Propos recueillis par Stéphane Mandard
À la suite des accusations de dopage portées par le coureur cycliste espagnol Jesus Manzano à l'encontre de son ancienne équipe, Kelme (Le Monde du 26 mars), le Conseil supérieur des sports (CSD) - qui dépend du ministère espagnol de l'éducation, de la culture et du sport - a créé une commission d'enquête ad hoc. Son président, Guillermo Jimenez, qui préside également la commission nationale antidopage, a longuement auditionné le coureur, lundi 29 mars.
Quel bilan tirez-vous de l'audition de Jesus Manzano ?

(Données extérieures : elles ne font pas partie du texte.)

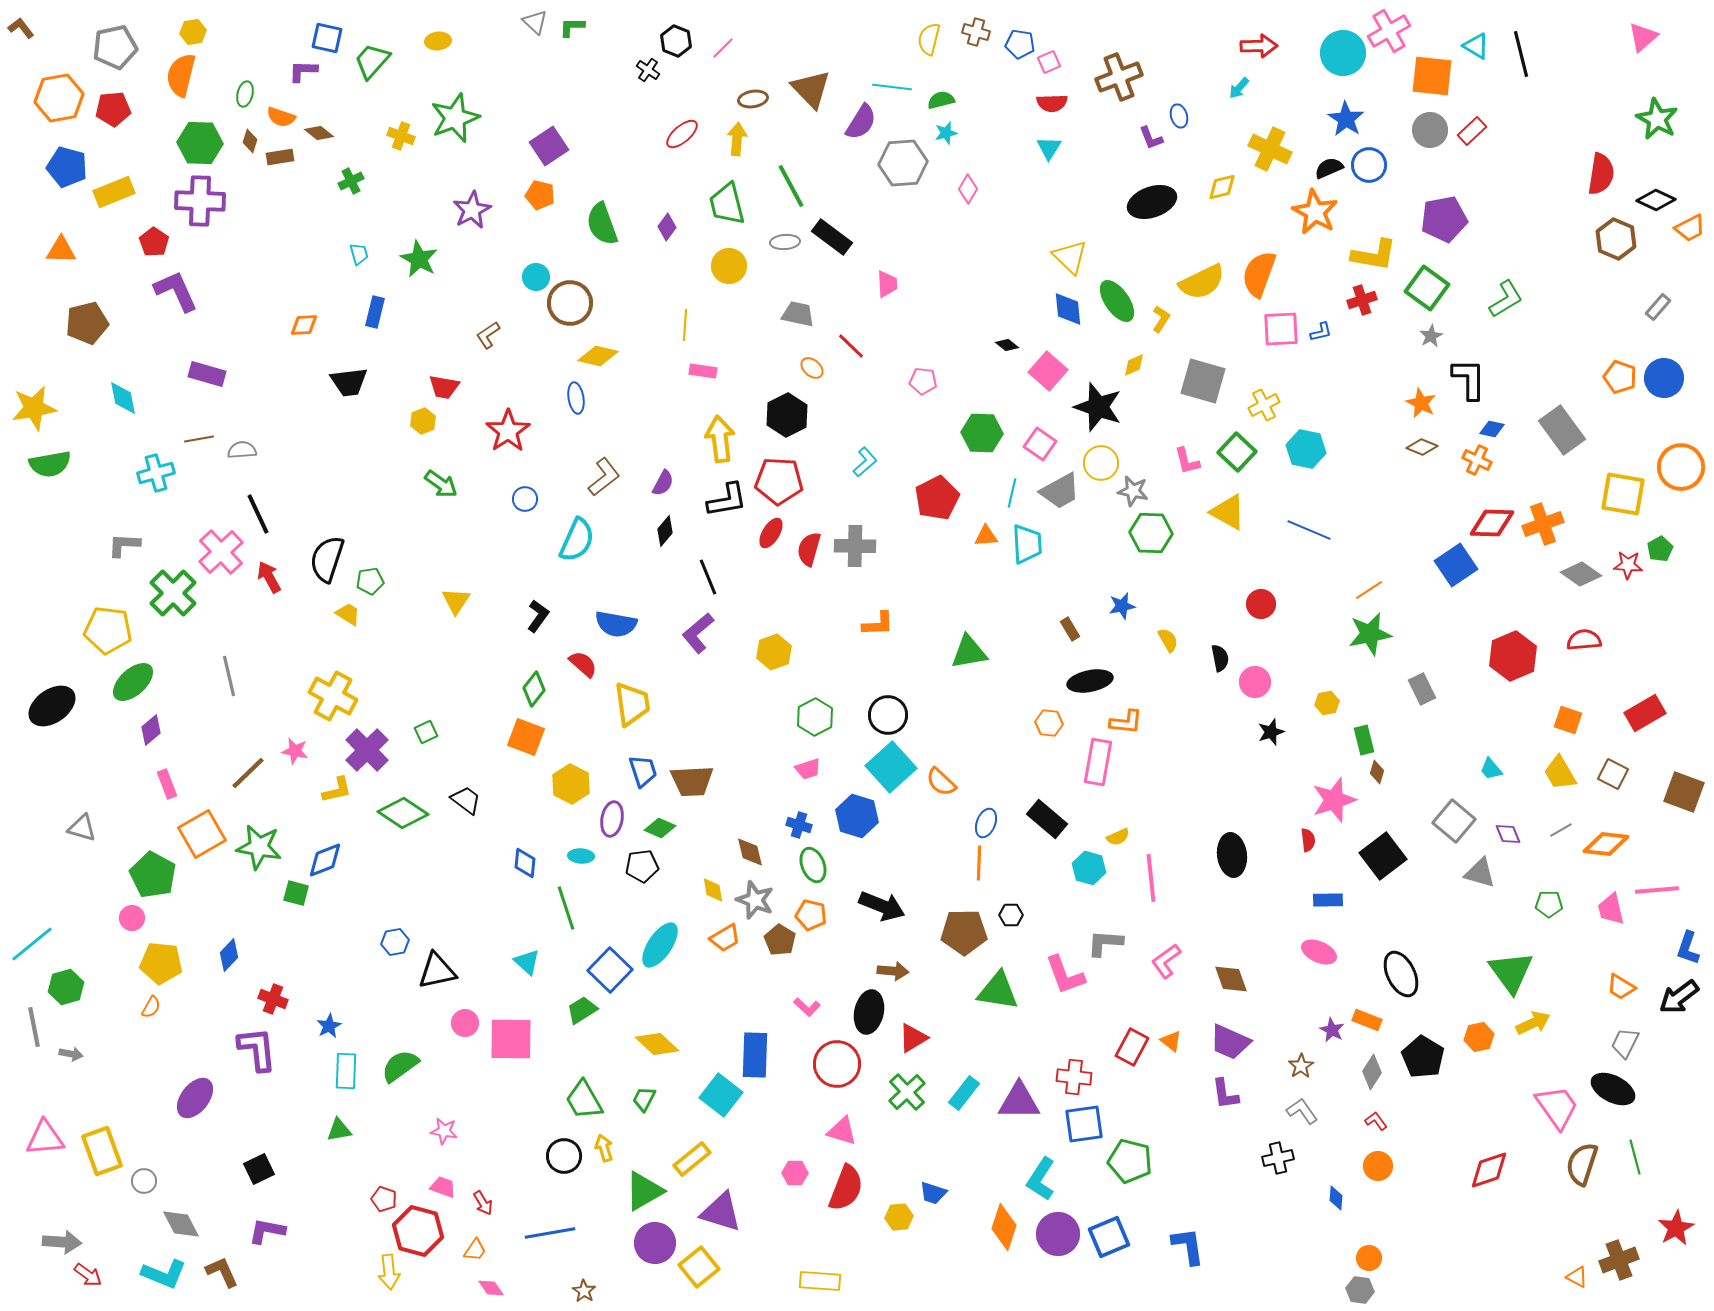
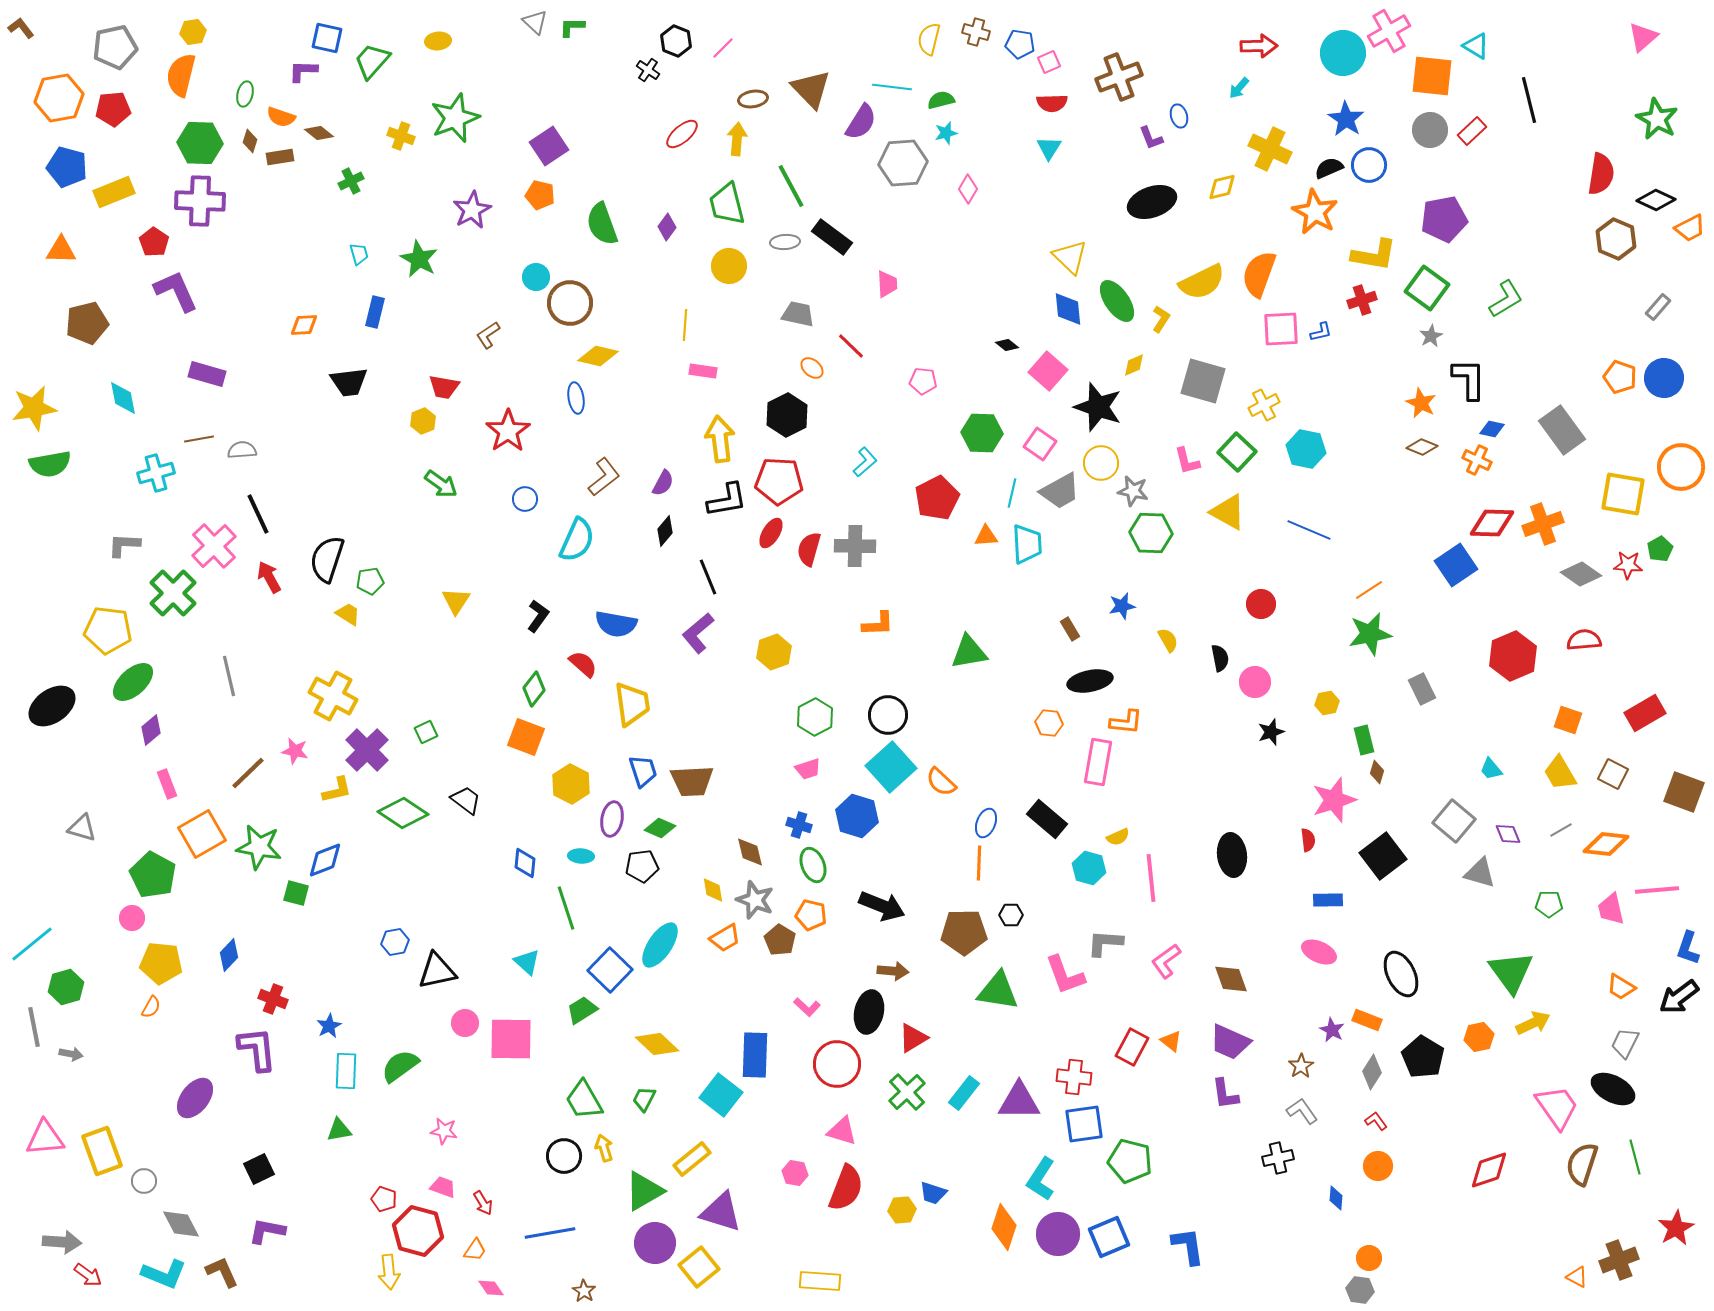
black line at (1521, 54): moved 8 px right, 46 px down
pink cross at (221, 552): moved 7 px left, 6 px up
pink hexagon at (795, 1173): rotated 10 degrees clockwise
yellow hexagon at (899, 1217): moved 3 px right, 7 px up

La rencontre de lundi était un premier contact. Jesus Manzano a confirmé devant les membres de la commission tout ce qu'il avait dit dans le quotidien sportif espagnol AS. De surcroît, il nous a indiqué l'identité des personnes qu'il accuse de l'avoir dopé. Certains noms correspondent à des individus que nous avions déjà en ligne de mire. Son témoignage est un pas très important dans la lutte antidopage, car il vient appuyer des suspicions que nous avions à l'encontre de certaines personnes contre lesquelles nous n'avions, cependant, pas de preuves.
Comment vont se poursuivre les travaux de la commission ?
Nous voulons travailler pas à pas, pour que rien ne nous échappe. Jesus Manzano s'est proposé pour collaborer avec nous. Son témoignage est particulièrement précieux dans la mesure où, pour la première fois, un coureur en activité accepte de raconter comment fonctionne le dopage. Nous allons maintenant lui remettre un formulaire avec une série de questions plus ou moins techniques sur le type de manipulations qu'il a subies et sur les personnes qu'il a citées. Il doit également nous remettre divers documents. Une fois toutes ces données recueillies, nous auditionnerons d'autres sportifs, des managers, des médecins et toutes ces personnes qui gravitent autour du monde du sport. Car les personnes citées par Manzano n'interviennent pas seulement dans le cyclisme, mais aussi dans d'autres sports. Par ailleurs, notre enquête pourrait également concerner des personnes qui ne sont pas de nationalité espagnole.
À l'aune de cette première audition, les accusations de Jesus Manzano vous semblent donc fondées ?
Le témoignage de Jesus Manzano conforte l'opinion que je me suis forgée depuis quatre années que je lutte contre le dopage. A savoir que les sportifs de haut niveau ne se dopent pas seuls, mais qu'il y a toute une structure mafieuse autour d'eux, composée de personnes qui cherchent à s'enrichir sur leur dos. C'est contre cette mafia qu'il faut se battre.
De quels moyens la commission que vous présidez dispose-t-elle pour enquêter ?
Tout d'abord, nous avons un pouvoir moral. La commission a un pouvoir de sanction à l'encontre des individus qui sont licenciés auprès d'une fédération sportive.
Mais ces médecins-préparateurs qui gravitent autour des coureurs, pour ne citer qu'eux, ne sont pas affiliés au mouvement sportif...
Parmi les personnes incriminées par Jesus Manzano, certaines ont des liens théoriques avec les organisations sportives. Nous pouvons donc prendre des mesures à leur encontre. On ne peut pas laisser certains individus faire courir des risques à la santé des sportifs. Jesus Manzano a reconnu s'être dopé. Et de façon considérable. Aussi son état de santé est-il notre première préoccupation : dans les prochains jours, nous pratiquerons sur lui un bilan médical. Si nous parvenons à établir qu'il y a eu des actions délictueuses, notamment par rapport à sa santé, nous saisirons le parquet général.
La justice et la police espagnoles semblent pourtant rechigner à enquêter sur le dopage ?
Je ne crois pas qu'il y ait moins d'enquêtes en Espagne. Par contre, en France, vous avez un avantage : les médias sont beaucoup plus réceptifs aux affaires de dopage. Ici, si une affaire touche un sportif espagnol, certains médias, par chauvinisme, auront tendance à le défendre.
Conséquence de la défaite du Parti populaire aux élections législatives, vous allez céder votre place à la tête du CSD. Ne craignez-vous pas que cette transition n'entrave la bonne marche de l'enquête ?
Je devrais rester en fonction encore un mois. Jusqu'à l'ultime moment, nous travaillerons pour faire avancer cette enquête. Et je serai à la disposition de mon successeur pour que l'enquête puisse se poursuivre dans les meilleures conditions.